JABARONLINE.COM - Menteri Pertahanan (Menhan) Sjafrie Sjamsoeddin baru-baru ini mengadakan pertemuan penting di kantor Kementerian Pertahanan (Kemhan) bersama sejumlah tokoh purnawirawan TNI. Pertemuan ini bertujuan untuk mendiskusikan secara mendalam arah kebijakan pertahanan Indonesia serta isu-isu keamanan nasional terkini.

Acara yang berlangsung di Jakarta Pusat ini turut dihadiri oleh sejumlah pejabat tinggi TNI yang masih aktif menjabat. Di antaranya adalah Panglima TNI Jenderal Agus Subiyanto, Kepala Staf Angkatan Laut (KSAL) Laksamana Muhammad Ali, dan Kepala Staf Angkatan Darat (KSAD) Jenderal Maruli Simanjuntak.

Pertemuan tersebut dihadiri oleh deretan purnawirawan senior yang memiliki rekam jejak panjang di lingkungan pertahanan negara.
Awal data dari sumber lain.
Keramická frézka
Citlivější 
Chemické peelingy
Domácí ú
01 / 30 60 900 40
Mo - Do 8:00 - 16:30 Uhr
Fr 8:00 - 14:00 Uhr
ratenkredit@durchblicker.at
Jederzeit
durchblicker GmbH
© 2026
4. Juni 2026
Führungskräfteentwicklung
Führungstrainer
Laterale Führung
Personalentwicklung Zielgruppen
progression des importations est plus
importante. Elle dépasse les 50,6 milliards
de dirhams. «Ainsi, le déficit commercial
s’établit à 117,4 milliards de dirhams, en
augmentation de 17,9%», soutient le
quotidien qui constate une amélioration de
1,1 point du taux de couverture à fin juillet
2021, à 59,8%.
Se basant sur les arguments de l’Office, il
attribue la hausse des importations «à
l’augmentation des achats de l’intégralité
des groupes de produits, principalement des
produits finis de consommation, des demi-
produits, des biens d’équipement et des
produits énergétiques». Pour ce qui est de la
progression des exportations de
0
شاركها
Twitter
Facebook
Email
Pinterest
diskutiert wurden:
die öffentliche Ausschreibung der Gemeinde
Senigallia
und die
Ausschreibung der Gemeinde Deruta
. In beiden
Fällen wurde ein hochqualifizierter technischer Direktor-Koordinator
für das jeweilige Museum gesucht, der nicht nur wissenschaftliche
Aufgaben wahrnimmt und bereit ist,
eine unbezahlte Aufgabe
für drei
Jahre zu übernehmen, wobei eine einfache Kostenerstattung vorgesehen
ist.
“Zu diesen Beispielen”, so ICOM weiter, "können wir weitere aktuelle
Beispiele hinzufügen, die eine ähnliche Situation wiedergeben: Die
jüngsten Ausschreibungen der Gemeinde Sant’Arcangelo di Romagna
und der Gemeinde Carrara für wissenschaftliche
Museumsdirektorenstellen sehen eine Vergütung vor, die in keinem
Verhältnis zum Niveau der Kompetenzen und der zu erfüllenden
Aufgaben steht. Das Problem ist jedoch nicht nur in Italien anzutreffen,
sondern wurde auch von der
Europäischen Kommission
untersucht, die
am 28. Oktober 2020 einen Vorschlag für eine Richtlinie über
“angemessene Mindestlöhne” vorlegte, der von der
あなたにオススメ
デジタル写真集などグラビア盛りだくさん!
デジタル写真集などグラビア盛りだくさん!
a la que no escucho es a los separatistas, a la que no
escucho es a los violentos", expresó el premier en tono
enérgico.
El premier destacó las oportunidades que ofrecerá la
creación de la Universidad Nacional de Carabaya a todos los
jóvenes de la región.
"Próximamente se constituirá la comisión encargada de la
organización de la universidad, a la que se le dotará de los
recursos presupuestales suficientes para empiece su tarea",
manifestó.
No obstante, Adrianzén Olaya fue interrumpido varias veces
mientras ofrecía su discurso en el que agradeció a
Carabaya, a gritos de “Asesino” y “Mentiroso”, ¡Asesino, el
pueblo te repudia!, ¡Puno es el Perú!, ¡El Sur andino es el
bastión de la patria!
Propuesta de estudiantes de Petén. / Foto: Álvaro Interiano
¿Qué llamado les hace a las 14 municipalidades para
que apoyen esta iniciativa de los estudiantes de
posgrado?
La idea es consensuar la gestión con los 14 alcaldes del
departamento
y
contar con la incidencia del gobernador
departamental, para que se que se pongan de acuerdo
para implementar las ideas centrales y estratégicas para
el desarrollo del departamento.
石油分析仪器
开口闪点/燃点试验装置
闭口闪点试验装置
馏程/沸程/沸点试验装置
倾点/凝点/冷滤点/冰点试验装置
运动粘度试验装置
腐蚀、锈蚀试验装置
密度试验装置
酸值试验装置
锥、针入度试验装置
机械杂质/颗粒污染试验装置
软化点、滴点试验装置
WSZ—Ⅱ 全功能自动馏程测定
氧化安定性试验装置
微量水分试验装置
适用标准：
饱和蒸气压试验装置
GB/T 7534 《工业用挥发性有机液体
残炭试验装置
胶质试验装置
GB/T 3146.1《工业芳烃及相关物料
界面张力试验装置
Beberapa nama yang hadir antara lain Jenderal (Purn) Wiranto, Jenderal (Purn) Gatot Nurmantyo, Jenderal (Purn) Andika Muhammad Perkasa, Jenderal (Purn) Dudung Abdurachman, dan Jenderal (Purn) Agum Gumelar.
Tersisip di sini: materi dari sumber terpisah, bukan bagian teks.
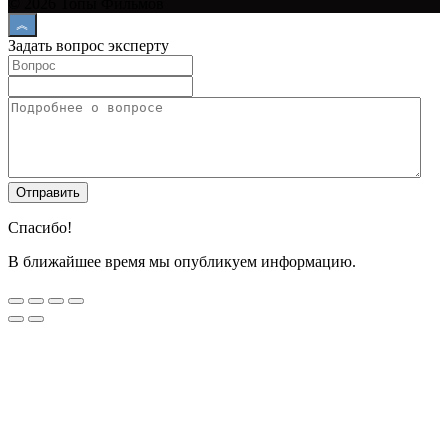
© 2026 Топы Фильмов
Задать вопрос эксперту
Спасибо!
В ближайшее время мы опубликуем информацию.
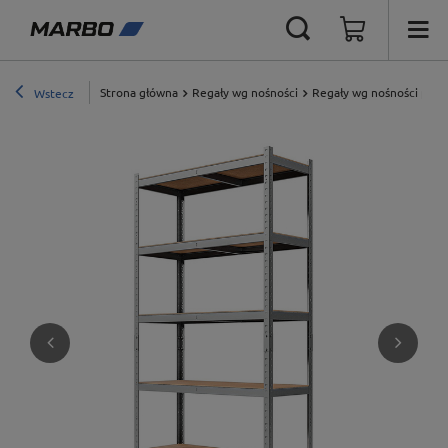
Strona główna
Regały wg nośności
Regały wg nośności półki
Wstecz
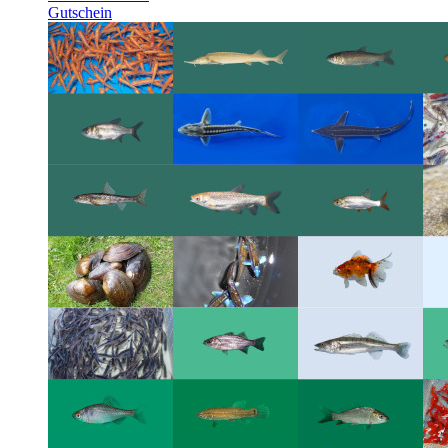
Gutschein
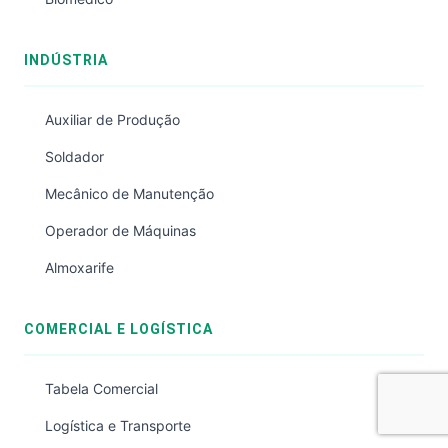
INDÚSTRIA
Auxiliar de Produção
Soldador
Mecânico de Manutenção
Operador de Máquinas
Almoxarife
COMERCIAL E LOGÍSTICA
Tabela Comercial
Logística e Transporte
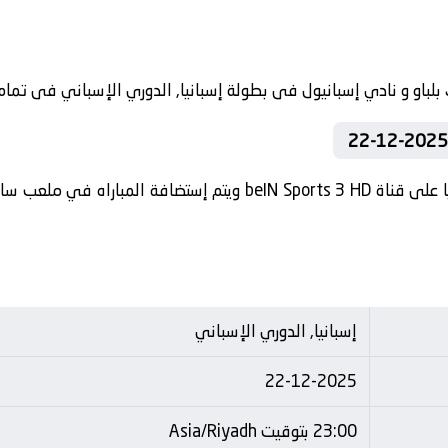
تنقل أحداث المباراة في الوطن العربي فضائيا على قناة  Sports 3 HD
إسبانيا, الدوري الإسباني
22-12-2025
23:00 بتوقيت Asia/Riyadh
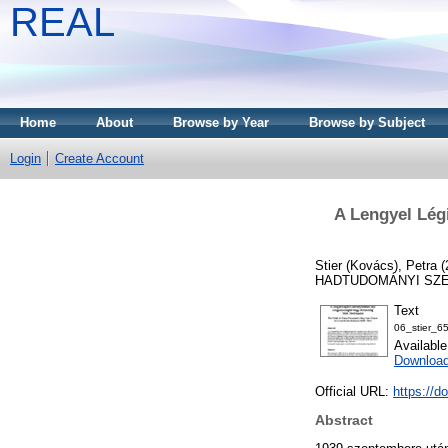
REAL
Home
About
Browse by Year
Browse by Subject
Login
Create Account
A Lengyel Lég
Stier (Kovács), Petra
(
HADTUDOMÁNYI SZEMLE
Text
06_stier_6
Availabl
Download
Official URL:
https://d
Abstract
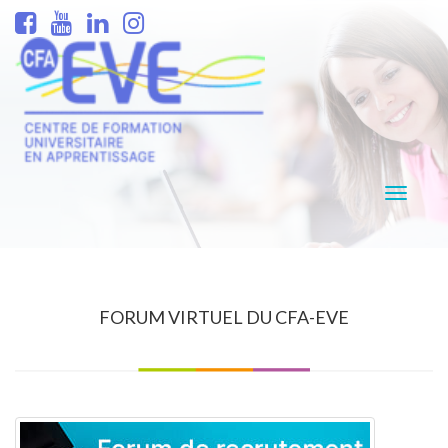
Navigati
FORUM VIRTUEL DU CFA-EVE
Sjafrie Sjamsoeddin menyampaikan bahwa forum ini merupakan kesempatan untuk memaparkan hal-hal esensial terkait strategi pertahanan negara kepada para senior TNI. Ia menekankan pentingnya pertimbangan strategis dalam konteks keamanan nasional saat ini dan ke depan.

Menhan Sjafrie menegaskan bahwa penyusunan strategi pertahanan negara harus selalu berpegang teguh pada kepentingan nasional sebagai prioritas utama. Menurutnya, langkah ini tidak dapat dipisahkan dari kerangka tata kelola negara yang berlandaskan pada konstitusi yang berlaku.

"Strategi pertahanan negara ini juga tidak lepas daripada prinsip tata kelola negara, yaitu yang berkaitan dengan konstitusi dan juga berkaitan dengan kepentingan nasional," ujar Sjafrie saat memberikan paparan dalam pertemuan tersebut.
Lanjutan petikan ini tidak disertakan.